Every spring, NASCAR goes back-to-back at a short track with Bristol Motor Speedway and Martinsville Speedway taking center stage for two weeks. While both tracks are similar in length and have been in the sport for a long time, both offer vastly different styles of racing and experiences.

So between Bristol and Martinsville, which short track reigns supreme? Read both sides of the argument and then weigh in with your takeexternal link.

Which is the better short track -- Bristol or Martinsville?

BRISTOL MARTINSVILLE

Every spring, two short tracks are the center attention on back-to-back weekends as Bristol Motor Speedway and Martinsville Speedway host Cup Series races. Separated by a mere 170 miles, both tracks are entrenched in NASCAR history with memories abound of great victories and on-track drama that no other track can rival.

I've been fortunate to attend races at both tracks, and while Martinsville will always a hold a special place in my heart as the location of my first Cup race, Bristol takes the cake as the better short track of the two.

Yes, Martinsville has the history and the grandfather clock, but when you want to see the best short-track racing, you head to the track off Highway 11E in Tennessee.

The atmosphere at Bristol is unbelievable. The .533-mile short track holds 160,000 people for every Cup race, and these fans love their NASCAR. The most passionate fans in the world congregate to Bristol twice a year, and it makes the race that much more enjoyable.
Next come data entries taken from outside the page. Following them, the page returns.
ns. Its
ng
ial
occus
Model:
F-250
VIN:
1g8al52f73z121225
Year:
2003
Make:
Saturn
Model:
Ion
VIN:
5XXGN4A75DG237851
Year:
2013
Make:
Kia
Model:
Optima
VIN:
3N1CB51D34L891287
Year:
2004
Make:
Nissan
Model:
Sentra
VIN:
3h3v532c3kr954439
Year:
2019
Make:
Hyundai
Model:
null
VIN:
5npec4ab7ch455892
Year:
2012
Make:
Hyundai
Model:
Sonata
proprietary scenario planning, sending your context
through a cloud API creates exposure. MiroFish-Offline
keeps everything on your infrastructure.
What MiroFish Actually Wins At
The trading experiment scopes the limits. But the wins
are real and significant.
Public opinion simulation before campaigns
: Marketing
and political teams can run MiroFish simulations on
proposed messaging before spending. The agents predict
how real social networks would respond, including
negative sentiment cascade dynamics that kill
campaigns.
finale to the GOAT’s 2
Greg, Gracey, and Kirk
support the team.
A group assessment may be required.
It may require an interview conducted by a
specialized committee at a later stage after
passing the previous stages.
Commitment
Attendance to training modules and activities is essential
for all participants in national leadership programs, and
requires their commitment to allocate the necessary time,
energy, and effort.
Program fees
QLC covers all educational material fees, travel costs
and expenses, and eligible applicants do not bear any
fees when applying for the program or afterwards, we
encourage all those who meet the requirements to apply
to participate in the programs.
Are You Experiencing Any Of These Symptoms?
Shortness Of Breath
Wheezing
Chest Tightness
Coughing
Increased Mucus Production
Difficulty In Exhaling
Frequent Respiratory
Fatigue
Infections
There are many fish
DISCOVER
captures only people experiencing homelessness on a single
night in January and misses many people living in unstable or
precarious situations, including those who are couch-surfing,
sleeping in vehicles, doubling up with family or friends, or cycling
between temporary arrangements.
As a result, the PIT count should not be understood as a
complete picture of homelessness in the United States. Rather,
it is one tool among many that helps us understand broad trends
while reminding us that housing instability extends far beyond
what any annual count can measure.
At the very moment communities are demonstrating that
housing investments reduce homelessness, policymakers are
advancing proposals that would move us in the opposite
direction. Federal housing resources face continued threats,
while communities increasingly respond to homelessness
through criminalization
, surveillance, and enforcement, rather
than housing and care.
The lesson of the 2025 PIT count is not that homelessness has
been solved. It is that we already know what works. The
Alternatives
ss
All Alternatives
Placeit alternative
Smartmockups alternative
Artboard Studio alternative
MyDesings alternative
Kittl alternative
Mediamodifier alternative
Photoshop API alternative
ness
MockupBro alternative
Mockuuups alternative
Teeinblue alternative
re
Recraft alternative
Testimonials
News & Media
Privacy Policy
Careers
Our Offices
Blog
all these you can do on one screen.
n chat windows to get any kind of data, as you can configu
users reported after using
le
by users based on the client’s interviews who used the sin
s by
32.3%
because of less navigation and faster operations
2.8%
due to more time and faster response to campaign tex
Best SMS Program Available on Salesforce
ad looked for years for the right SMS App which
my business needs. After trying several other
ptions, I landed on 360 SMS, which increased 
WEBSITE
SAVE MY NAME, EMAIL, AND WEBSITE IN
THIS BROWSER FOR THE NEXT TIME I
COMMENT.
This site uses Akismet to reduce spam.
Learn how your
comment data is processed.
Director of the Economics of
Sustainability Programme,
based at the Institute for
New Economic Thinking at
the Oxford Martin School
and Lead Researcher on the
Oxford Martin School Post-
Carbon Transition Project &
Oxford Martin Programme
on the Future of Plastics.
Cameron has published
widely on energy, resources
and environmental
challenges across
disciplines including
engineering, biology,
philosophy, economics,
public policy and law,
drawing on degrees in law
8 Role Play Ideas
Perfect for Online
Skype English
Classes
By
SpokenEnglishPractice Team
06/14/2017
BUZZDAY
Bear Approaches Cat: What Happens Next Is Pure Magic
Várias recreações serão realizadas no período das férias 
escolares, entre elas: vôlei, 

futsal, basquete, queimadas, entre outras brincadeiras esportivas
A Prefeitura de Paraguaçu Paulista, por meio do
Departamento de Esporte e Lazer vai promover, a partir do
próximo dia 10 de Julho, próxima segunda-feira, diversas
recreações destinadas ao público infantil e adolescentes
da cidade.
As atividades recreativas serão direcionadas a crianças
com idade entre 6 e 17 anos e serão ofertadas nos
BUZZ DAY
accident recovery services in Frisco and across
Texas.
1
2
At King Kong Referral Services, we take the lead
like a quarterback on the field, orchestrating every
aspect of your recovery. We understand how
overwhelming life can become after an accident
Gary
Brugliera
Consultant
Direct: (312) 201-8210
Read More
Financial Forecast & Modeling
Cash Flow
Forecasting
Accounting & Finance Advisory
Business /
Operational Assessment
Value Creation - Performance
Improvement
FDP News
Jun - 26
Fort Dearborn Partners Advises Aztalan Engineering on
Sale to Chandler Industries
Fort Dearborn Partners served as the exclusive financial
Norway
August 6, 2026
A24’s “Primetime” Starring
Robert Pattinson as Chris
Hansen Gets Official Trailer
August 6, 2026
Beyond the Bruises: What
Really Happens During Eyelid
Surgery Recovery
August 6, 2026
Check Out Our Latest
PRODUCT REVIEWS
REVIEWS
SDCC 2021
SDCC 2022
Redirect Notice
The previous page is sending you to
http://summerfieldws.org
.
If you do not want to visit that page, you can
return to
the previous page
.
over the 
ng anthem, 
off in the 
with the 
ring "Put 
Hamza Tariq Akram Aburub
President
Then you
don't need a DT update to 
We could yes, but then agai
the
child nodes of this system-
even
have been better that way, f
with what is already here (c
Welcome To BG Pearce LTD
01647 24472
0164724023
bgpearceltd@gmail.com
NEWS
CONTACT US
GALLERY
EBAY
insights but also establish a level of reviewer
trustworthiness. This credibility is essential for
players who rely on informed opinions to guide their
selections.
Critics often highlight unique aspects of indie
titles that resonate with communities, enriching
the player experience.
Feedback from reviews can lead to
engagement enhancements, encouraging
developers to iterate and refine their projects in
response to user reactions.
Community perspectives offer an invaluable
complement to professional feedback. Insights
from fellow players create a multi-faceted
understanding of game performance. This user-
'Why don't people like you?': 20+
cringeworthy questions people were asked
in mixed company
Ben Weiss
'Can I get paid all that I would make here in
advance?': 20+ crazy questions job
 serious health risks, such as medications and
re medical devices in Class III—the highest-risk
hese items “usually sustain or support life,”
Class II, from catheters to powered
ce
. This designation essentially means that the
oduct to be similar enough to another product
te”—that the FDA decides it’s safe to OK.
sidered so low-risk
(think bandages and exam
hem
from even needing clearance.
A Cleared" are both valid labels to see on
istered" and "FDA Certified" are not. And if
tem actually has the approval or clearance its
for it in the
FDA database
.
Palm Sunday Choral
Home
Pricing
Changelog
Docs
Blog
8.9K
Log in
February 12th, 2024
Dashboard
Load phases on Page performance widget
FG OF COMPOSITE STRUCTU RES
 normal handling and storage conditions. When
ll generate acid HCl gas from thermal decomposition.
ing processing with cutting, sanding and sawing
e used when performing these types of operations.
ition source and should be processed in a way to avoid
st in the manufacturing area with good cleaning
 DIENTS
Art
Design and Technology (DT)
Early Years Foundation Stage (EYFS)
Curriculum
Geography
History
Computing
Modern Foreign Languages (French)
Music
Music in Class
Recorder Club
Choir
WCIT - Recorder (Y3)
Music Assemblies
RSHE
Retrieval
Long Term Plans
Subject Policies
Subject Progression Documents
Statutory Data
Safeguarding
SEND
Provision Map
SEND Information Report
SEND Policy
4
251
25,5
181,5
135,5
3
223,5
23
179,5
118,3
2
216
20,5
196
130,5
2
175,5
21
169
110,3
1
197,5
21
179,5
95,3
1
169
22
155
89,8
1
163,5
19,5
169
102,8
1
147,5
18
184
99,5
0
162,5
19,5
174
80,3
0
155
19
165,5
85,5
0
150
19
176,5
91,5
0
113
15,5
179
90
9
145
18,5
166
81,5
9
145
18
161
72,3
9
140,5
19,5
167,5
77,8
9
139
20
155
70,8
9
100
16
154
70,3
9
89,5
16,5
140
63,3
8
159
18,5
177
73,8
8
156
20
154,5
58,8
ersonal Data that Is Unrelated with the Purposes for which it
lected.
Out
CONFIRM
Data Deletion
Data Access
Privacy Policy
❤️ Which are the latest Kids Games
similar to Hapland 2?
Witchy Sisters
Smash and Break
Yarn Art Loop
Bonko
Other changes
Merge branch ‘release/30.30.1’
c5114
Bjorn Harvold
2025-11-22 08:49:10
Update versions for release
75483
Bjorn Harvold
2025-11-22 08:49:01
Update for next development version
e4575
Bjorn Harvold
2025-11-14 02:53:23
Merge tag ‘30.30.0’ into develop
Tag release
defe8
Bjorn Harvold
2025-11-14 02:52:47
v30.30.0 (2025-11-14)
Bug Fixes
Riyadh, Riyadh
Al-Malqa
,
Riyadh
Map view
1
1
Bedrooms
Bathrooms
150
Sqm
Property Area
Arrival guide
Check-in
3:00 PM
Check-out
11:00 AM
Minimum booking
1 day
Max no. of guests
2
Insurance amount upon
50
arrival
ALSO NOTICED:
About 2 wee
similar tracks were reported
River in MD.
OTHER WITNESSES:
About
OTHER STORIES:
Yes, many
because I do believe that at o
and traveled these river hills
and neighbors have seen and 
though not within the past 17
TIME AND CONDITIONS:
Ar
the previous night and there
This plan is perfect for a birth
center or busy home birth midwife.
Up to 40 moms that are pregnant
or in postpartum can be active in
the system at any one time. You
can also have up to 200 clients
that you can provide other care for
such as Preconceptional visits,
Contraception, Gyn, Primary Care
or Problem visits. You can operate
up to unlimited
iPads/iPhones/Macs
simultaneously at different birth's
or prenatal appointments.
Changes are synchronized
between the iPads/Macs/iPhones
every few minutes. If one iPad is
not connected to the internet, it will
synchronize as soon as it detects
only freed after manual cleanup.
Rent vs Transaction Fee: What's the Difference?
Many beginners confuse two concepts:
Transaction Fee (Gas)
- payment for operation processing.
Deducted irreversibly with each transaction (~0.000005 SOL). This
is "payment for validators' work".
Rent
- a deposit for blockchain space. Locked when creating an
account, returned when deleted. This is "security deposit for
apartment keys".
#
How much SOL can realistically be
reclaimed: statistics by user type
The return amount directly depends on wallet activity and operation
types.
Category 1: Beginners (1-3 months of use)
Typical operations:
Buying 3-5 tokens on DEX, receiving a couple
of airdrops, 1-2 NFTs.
Then there is the venue itself. Dario Franchitti described it as "a modern-day coliseum" and he is absolutely right. The place is enormous, but it doesn't feel like it. You can see all the action on the track from any seat in the place, if you're fortunate enough to get in -- in case you hadn't heard, those 160,000 tickets are tough to come by.

Speaking of action, there is nothing else on the schedule like a Bristol race. The track is known for beatin' and bangin' and that's what you get each and every race. Before they repaved the track, there was a single line drivers could race, meaning if you wanted to advance a position, you bump the guy in front of you out of the way.

Well after the repaving last year, the track became even better. Not only are there two, and sometimes three, lines a driver can race on, they can't stay out there too long or they will fall back in a hurry.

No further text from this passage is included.